Gli stereotipi legati ai pirati sono così radicati nell’immaginario collettivo che ormai l’idea che ce ne siamo fatta è una sola per tutti. Gambe di legno, pappagalli, bandane, cappelli, armi, tavole sospese… La realtà dovrà ridimensionare tutto ciò, si perdevano arti e si trasportavano animali mentre si combatteva armati fino ai denti, ma non c’erano passeggiate sull’asse e in genere la “carriera” di un capitano durava giusti un paio d’anni.
Questo saggio è interessante perché spazia in diversi campi in cui la pirateria appare. Non solo mi aiutata a farmi un quadro dell’argomento – dove essa era praticata e in che epoca (anche se si concentra sui caraibi e la costa dell’Africa occidentale), ma arriva a spaziare dalla letteratura al cinema. Non dimenticando di parlare dei personaggi più importanti come Barbanera e Sir Henry Morgan, delle battaglie e delle lotte per sconfiggere questa piaga.

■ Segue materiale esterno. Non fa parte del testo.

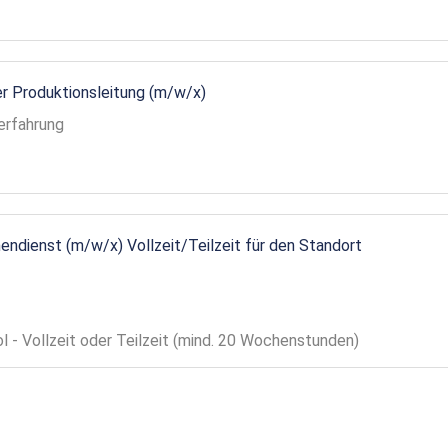
r Produktionsleitung (m/w/x)
erfahrung
endienst (m/w/x) Vollzeit/Teilzeit für den Standort
ol - Vollzeit oder Teilzeit (mind. 20 Wochenstunden)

Un saggio interessante in cui l’autore ci tiene a sottolineare come le atrocità commesse dai pirati non vadano sottovalutate e che vuole cancellare dalla nostra mente il romanticismo legato a queste figure. Senza però mancare di confermare ciò che di vero ci sia nelle credenze comuni.
Concludo con un breve accenno ai motivi che spingevano un uomo ad unirsi a una ciurma pirata, nonostante i pericoli e le pene per chi veniva catturato, perché è un elenco che mi ha incuriosita.

  • Durante i periodi pace molti uomini si trovavano senza lavoro (marinai che conoscevano solo quel mestiere).
  • Capitani crudeli, spingevano disertare.
  • Alcool.
  • Voglia d’avventura.
  • E soprattutto… il desiderio, la brama, di ricchezze.

Detto questo, tenete presente che non erano pochi coloro che erano costretti a unirsi dopo aver subito un attacco, perché detentori di preziose abilità (chirurghi, carpentieri). Questi sfortunati poteva anche finire appesi come pirati poiché non sempre era possibile dimostrare la loro coercizione e a volte i giudici non si prendevano troppo la briga di controllare.

Mi è piaciuto e contiene molte informazioni, anche se forse sono un po’ sparse, ma devo dire che ho trovato altri saggi di una lettura più scorrevole. È un peccato non aver potuto visitare la mostra, ma chissà, con un tema così popolare, potrebbero finire per riproporla.